The “fight or flight” syndrome – you’ve heard of it, right? Accompanied with the image of the saber-toothed tiger dashing after a hunter, getting ready to attack. You often get into this situation, don’t you? In modern times, we’re not literally in that frantic position, but our bodies are often reacting as if we were fighting for our lives. Our adrenal glands, located on top of each kidney, are forced to work overtime in an effort to deal with stress from all sources: injury, disease, work, family, finances, environment, etc.

It’s hard to imagine these small endocrine glands, essentially the size of a walnut, responsible for the manufacture and secretion of vital hormones such as cortisol, estrogen and testosterone. The cortisol production is crucial for the body to combat stress. Whereas thousands of years ago the stress was a finite amount of time – you either outran the predator or survived or you were eaten – nowadays, stress seems to be a state of being for so many people.

Although not getting along with a boss or missing a bill payment are not life-threatening like the saber-toothed tiger, our bodies react to the stressors in a similar fashion. The body starts to feel unsettled. More and more cortisol is produced because the body believes it needs massive amounts of energy to run for its life. This happens over and over again throughout the day: getting the kids ready for school and getting yourself ready for work, traffic, spilling coffee on your new suit, your assistant calls in sick and you’ve got to send out 20 packages today, the babysitter is late picking up the kids from school and taking them to soccer practice, your late afternoon meeting runs over and you leave the office late so family dinner becomes you eating leftovers alone. And all this is going to happen again tomorrow!

Here’s the problem: chronic stress can overload the adrenal glands to the point of exhaustion. For some, the fatigue will become overwhelming and the adrenals will no longer function properly to provide the energy and resources the body needs on a day-to-day basis. When someone is exhausted, a natural suggestion is to get more sleep. In the early stages, these are a few misconceptions about sleep:

  • I don’t need much sleep. I’m just wired that way
  • When I sleep doesn’t matter. Sleeping during daytime is every bit as valuable as sleeping at night.
  • If I miss sleep during the week, I can always catch up on the weekends.

Unfortunately, none of these beliefs are true. Humans are built to sleep. Even more importantly, we are built to sleep at night, around the same time every night. A lack of sleep or poor-quality sleep can hinder critical repair processes and generate inflammation- major driver of chronic illnesses. Insomnia is a common symptom of adrenal exhaustion. That too wired to be tired feeling and waking up feeling exhausted! There are, however, steps you can take to prepare yourself for sleep, which is certainly one of the best ways to refresh and rejuvenate your body, mind and spirit. Counting sheep is not one of them!

For better sleep and to heal your adrenal glands:

Counteract Stress: Although it might seem a dirty word to many, there’s no denying that exercise is the best when it comes to relieving stress.
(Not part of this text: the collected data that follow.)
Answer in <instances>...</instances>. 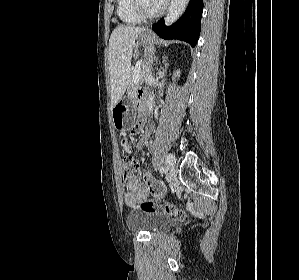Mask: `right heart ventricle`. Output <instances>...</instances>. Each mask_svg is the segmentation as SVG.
<instances>
[{"instance_id":"1","label":"right heart ventricle","mask_w":299,"mask_h":280,"mask_svg":"<svg viewBox=\"0 0 299 280\" xmlns=\"http://www.w3.org/2000/svg\"><path fill=\"white\" fill-rule=\"evenodd\" d=\"M117 14L119 19L127 25H137L142 22L133 11L131 0H117Z\"/></svg>"}]
</instances>
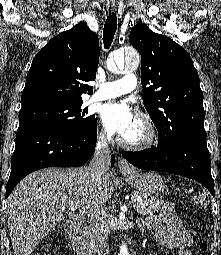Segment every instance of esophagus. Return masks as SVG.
Instances as JSON below:
<instances>
[{
	"mask_svg": "<svg viewBox=\"0 0 221 255\" xmlns=\"http://www.w3.org/2000/svg\"><path fill=\"white\" fill-rule=\"evenodd\" d=\"M110 11L114 12L115 9L111 8ZM118 167H119L121 172H130V171L134 170L133 167L126 160H124L120 156L118 157Z\"/></svg>",
	"mask_w": 221,
	"mask_h": 255,
	"instance_id": "1",
	"label": "esophagus"
}]
</instances>
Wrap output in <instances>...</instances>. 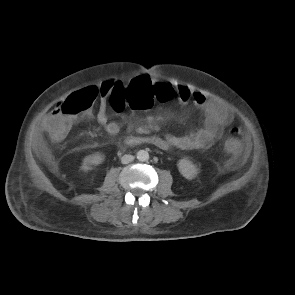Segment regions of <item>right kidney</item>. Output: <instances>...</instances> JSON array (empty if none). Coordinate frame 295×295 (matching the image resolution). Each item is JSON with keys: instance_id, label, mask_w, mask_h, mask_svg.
<instances>
[{"instance_id": "right-kidney-1", "label": "right kidney", "mask_w": 295, "mask_h": 295, "mask_svg": "<svg viewBox=\"0 0 295 295\" xmlns=\"http://www.w3.org/2000/svg\"><path fill=\"white\" fill-rule=\"evenodd\" d=\"M104 161V157L101 154H92L84 158L82 164V170L88 171L91 169V166H96L101 164Z\"/></svg>"}]
</instances>
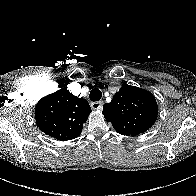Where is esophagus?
<instances>
[{
	"label": "esophagus",
	"instance_id": "1",
	"mask_svg": "<svg viewBox=\"0 0 196 196\" xmlns=\"http://www.w3.org/2000/svg\"><path fill=\"white\" fill-rule=\"evenodd\" d=\"M91 107L93 110H101L103 107V102L102 101L93 102L91 104Z\"/></svg>",
	"mask_w": 196,
	"mask_h": 196
}]
</instances>
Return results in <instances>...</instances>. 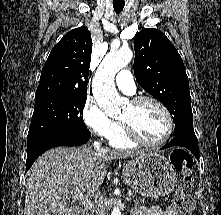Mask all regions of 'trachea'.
<instances>
[{
  "mask_svg": "<svg viewBox=\"0 0 221 215\" xmlns=\"http://www.w3.org/2000/svg\"><path fill=\"white\" fill-rule=\"evenodd\" d=\"M124 5H125L124 3L123 4L113 3V8L116 14H119L123 10Z\"/></svg>",
  "mask_w": 221,
  "mask_h": 215,
  "instance_id": "1",
  "label": "trachea"
}]
</instances>
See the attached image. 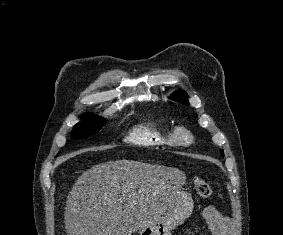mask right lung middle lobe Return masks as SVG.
Segmentation results:
<instances>
[{
	"instance_id": "right-lung-middle-lobe-1",
	"label": "right lung middle lobe",
	"mask_w": 283,
	"mask_h": 235,
	"mask_svg": "<svg viewBox=\"0 0 283 235\" xmlns=\"http://www.w3.org/2000/svg\"><path fill=\"white\" fill-rule=\"evenodd\" d=\"M103 119L93 114L82 116V121L74 126L72 136L74 138L88 137L96 134L102 127Z\"/></svg>"
}]
</instances>
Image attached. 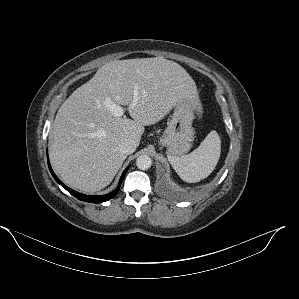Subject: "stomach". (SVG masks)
<instances>
[{"instance_id": "1", "label": "stomach", "mask_w": 299, "mask_h": 299, "mask_svg": "<svg viewBox=\"0 0 299 299\" xmlns=\"http://www.w3.org/2000/svg\"><path fill=\"white\" fill-rule=\"evenodd\" d=\"M196 110L197 106L191 99L181 100L174 106V112L160 139V144L167 148L168 156H181L190 150L194 140L192 123Z\"/></svg>"}]
</instances>
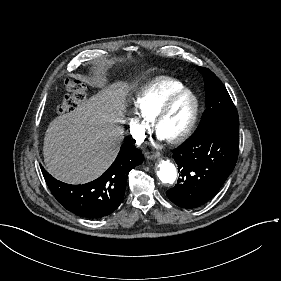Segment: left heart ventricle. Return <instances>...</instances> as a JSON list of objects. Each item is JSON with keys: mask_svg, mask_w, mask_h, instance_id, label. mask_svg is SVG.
Returning a JSON list of instances; mask_svg holds the SVG:
<instances>
[{"mask_svg": "<svg viewBox=\"0 0 281 281\" xmlns=\"http://www.w3.org/2000/svg\"><path fill=\"white\" fill-rule=\"evenodd\" d=\"M193 106V99L189 95L175 101L159 123V137L168 139L176 135L187 123Z\"/></svg>", "mask_w": 281, "mask_h": 281, "instance_id": "b2bd125f", "label": "left heart ventricle"}]
</instances>
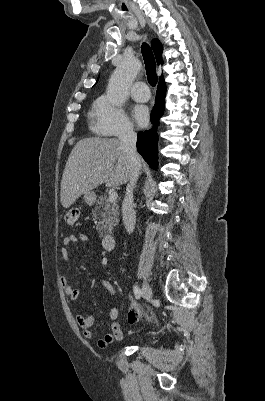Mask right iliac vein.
Masks as SVG:
<instances>
[{"mask_svg": "<svg viewBox=\"0 0 265 401\" xmlns=\"http://www.w3.org/2000/svg\"><path fill=\"white\" fill-rule=\"evenodd\" d=\"M143 297L146 302H149L152 298V289L148 283H143Z\"/></svg>", "mask_w": 265, "mask_h": 401, "instance_id": "63e3f726", "label": "right iliac vein"}]
</instances>
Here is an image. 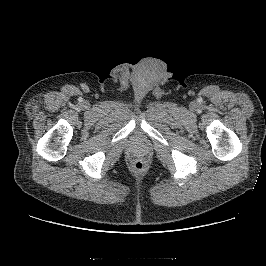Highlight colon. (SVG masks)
Instances as JSON below:
<instances>
[{
  "label": "colon",
  "instance_id": "colon-1",
  "mask_svg": "<svg viewBox=\"0 0 266 266\" xmlns=\"http://www.w3.org/2000/svg\"><path fill=\"white\" fill-rule=\"evenodd\" d=\"M133 169L136 171V172H142L144 169H145V164L143 161L141 160H136L134 163H133Z\"/></svg>",
  "mask_w": 266,
  "mask_h": 266
}]
</instances>
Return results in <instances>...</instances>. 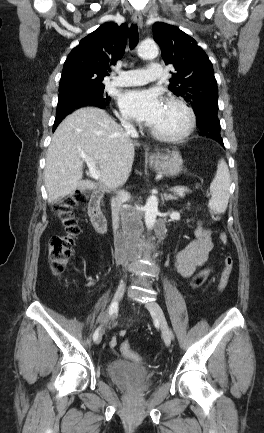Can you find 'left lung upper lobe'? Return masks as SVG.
Segmentation results:
<instances>
[{
	"label": "left lung upper lobe",
	"instance_id": "1",
	"mask_svg": "<svg viewBox=\"0 0 264 433\" xmlns=\"http://www.w3.org/2000/svg\"><path fill=\"white\" fill-rule=\"evenodd\" d=\"M165 64H173L169 90L191 103L195 114L205 110L218 112V87L212 63L196 41L178 27L163 22L153 26ZM206 137L221 138L220 129Z\"/></svg>",
	"mask_w": 264,
	"mask_h": 433
}]
</instances>
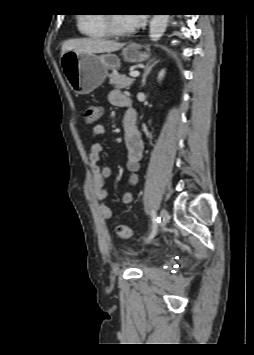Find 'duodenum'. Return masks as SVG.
Instances as JSON below:
<instances>
[{
    "label": "duodenum",
    "mask_w": 254,
    "mask_h": 355,
    "mask_svg": "<svg viewBox=\"0 0 254 355\" xmlns=\"http://www.w3.org/2000/svg\"><path fill=\"white\" fill-rule=\"evenodd\" d=\"M135 126H136V121L134 119H128L126 121L125 127L127 130H131L135 128Z\"/></svg>",
    "instance_id": "1"
}]
</instances>
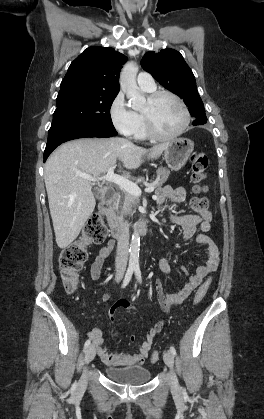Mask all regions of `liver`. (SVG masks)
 I'll use <instances>...</instances> for the list:
<instances>
[{
  "instance_id": "obj_1",
  "label": "liver",
  "mask_w": 264,
  "mask_h": 419,
  "mask_svg": "<svg viewBox=\"0 0 264 419\" xmlns=\"http://www.w3.org/2000/svg\"><path fill=\"white\" fill-rule=\"evenodd\" d=\"M166 147L145 149L116 137L77 139L57 148L45 164L44 180L58 247L64 249L78 237L96 205L92 181L81 174L98 177L115 168L117 160L133 170L142 164L143 156L158 158Z\"/></svg>"
}]
</instances>
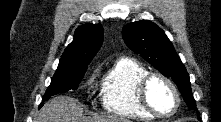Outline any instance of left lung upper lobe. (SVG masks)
<instances>
[{
	"instance_id": "5c2ea615",
	"label": "left lung upper lobe",
	"mask_w": 221,
	"mask_h": 122,
	"mask_svg": "<svg viewBox=\"0 0 221 122\" xmlns=\"http://www.w3.org/2000/svg\"><path fill=\"white\" fill-rule=\"evenodd\" d=\"M122 34L127 46L163 75L171 77L187 106L197 110L189 75L163 30L148 20H141L127 24ZM197 115L199 117V112Z\"/></svg>"
}]
</instances>
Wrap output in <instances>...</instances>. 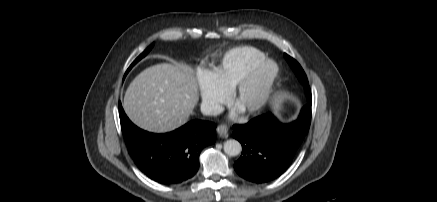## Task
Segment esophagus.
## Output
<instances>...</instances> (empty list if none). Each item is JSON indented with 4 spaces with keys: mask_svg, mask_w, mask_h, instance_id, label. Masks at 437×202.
<instances>
[{
    "mask_svg": "<svg viewBox=\"0 0 437 202\" xmlns=\"http://www.w3.org/2000/svg\"><path fill=\"white\" fill-rule=\"evenodd\" d=\"M217 133L219 136H226L228 134V127L224 124H221L217 127Z\"/></svg>",
    "mask_w": 437,
    "mask_h": 202,
    "instance_id": "obj_1",
    "label": "esophagus"
}]
</instances>
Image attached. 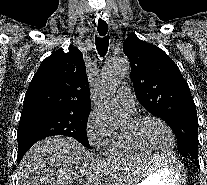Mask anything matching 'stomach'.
Listing matches in <instances>:
<instances>
[{
	"label": "stomach",
	"mask_w": 207,
	"mask_h": 185,
	"mask_svg": "<svg viewBox=\"0 0 207 185\" xmlns=\"http://www.w3.org/2000/svg\"><path fill=\"white\" fill-rule=\"evenodd\" d=\"M187 175L184 165L171 161L149 174L138 185H186Z\"/></svg>",
	"instance_id": "stomach-1"
}]
</instances>
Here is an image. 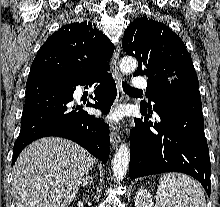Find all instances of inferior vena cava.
<instances>
[{
    "instance_id": "obj_1",
    "label": "inferior vena cava",
    "mask_w": 220,
    "mask_h": 207,
    "mask_svg": "<svg viewBox=\"0 0 220 207\" xmlns=\"http://www.w3.org/2000/svg\"><path fill=\"white\" fill-rule=\"evenodd\" d=\"M90 178V177H89ZM87 184V179L83 180V186H85Z\"/></svg>"
}]
</instances>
I don’t mean High Intensity workouts but deep breathing, walking, massage therapy and yoga.

Eat nutritious meals: The best way to prevent poor digestion and having your sleep disturbed by a bloated belly (thanks to late night meals and takeaways) or simply a body lacking nutrients is to eat healthy meals that your body can break down and absorb easily. Eating correctly doesn’t mean deprivation or bland food.

Switch your nightcap: The more you avoid coffee, soda and alcohol before hitting the sheets, the better your chances of a good night’s sleep. If you want a little nightcap, try herbal teas or tinctures such as chamomile and passion flower.

Whether you have occasional poor sleep or downright chronic insomnia, don’t for a slightest moment think that dangerous, addictive sleep drugs are your only answer. Instead, take a close look at what may be behind your “night owl syndrome” so your restless nights can finally come to an end. Imagine, sleeping soundly like a baby every night!